The mid-sized moons of Saturn and Uranus include confirmed and suspected ocean worlds. Linking disruptive collisions to the subsequent thermal-orbital evolution of mid-sized moons is critical for understanding how/whether reassembled moons could come to possess subsurface oceans. If the moons had to avoid disruptive collisions to have oceans, it would provide strong constraints on the evolutions of Saturn’s mid-sized moons and on the likelihood of subsurface oceans among the moons of Uranus. Here, we report the initial results of our study, in which we link the outcome of a disruptive collision to a thermal-orbital evolution model for a hypothetical mid-sized moon. We also model the evolution of the moon without a collision as a baseline case.
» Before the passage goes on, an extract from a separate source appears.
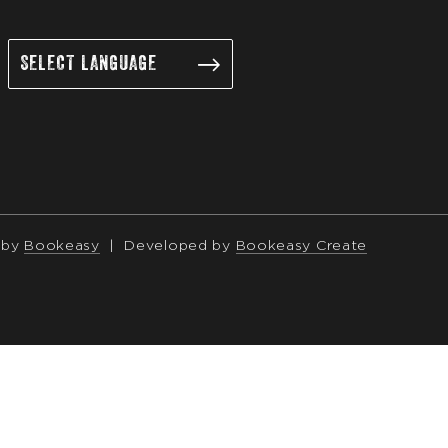
 by
Bookeasy
|
Developed by
Bookeasy Create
So far, we have found that baseline cases that include a long-lived ocean can also generate a long-lived ocean after a disruptive collision. In contrast, moons that would only have a transient ocean in the baseline case may not have an ocean in the post-collision model. These results suggest that a disruptive collision can be compatible with a present-day ocean within a mid-sized moon, in some cases. Still to be determined is whether a disruptive collision can induce ocean formation in a mid-sized moon.